Broadly speaking, the great development that has come with the Sattelzeit has brought great improvements to human well-being, but it is based on the idea that it is antithetical to nature or ignores nature, so that this human-induced climate change and global warming puts humanity itself at great risk. The consequences of this paradoxical development have been pointed out by Nobel laureate Dutch chemist Paul Crutzen and biologist Eugene Stoermer, who argued that the geological epoch in which we live today should be called the Anthropocene. They used the term to emphasize that humans have affected the environment in unprecedented ways, and thus created a new era on geological time scales. This new era is said to have begun in the late eighteenth century, and the designation was given to draw attention to the challenges facing humanity in terms of the viability of its ecological foundations.

The two scholars, of course, understood that the choice of a date for the beginning of a new era was inherently arbitrary, but the starting point they first proposed was precisely in the second half of the eighteenth century. "This period coincides with the beginning of rising concentrations of several 'greenhouse gases,' particularly carbon dioxide and methane," according to data extracted from glacier ice cores, which coincide with the invention of the steam engine by James Watt in 1784." "From this perspective, the advent of the Anthropocene essentially coincided with the Industrial Revolution, which relied heavily on fossil fuels, first coal and then oil.
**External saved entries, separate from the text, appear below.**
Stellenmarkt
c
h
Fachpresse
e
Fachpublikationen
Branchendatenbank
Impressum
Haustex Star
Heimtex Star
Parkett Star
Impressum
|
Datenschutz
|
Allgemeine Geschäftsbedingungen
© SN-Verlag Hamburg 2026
Recently, however, some scholars have pushed back the beginning of the Anthropocene to after 1950, based on data on rapid population growth and the dramatic impact of human factors on the biosphere. This is the so-called "Great Acceleration," a term that is said to be based on the political economist Karl Polanyi's "holistic understanding of the nature of modern society," which is embodied in his magnum opus, The Great Transformation. The question of determining the date of the beginning of the epoch may inevitably have been controversial all along, but the post-1950 theory is now more popular in academic circles.

Series Introduction

Twentieth Century Humanities Translation Series

Edited by Professor Chen Heng of Shanghai Normal University, the Twentieth Century Humanities Translation Series brings together the condensed translations of a number of influential classics in the field of humanities before and after the 20th century, covering theoretical discussions and empirical research in various disciplines and fields of humanities.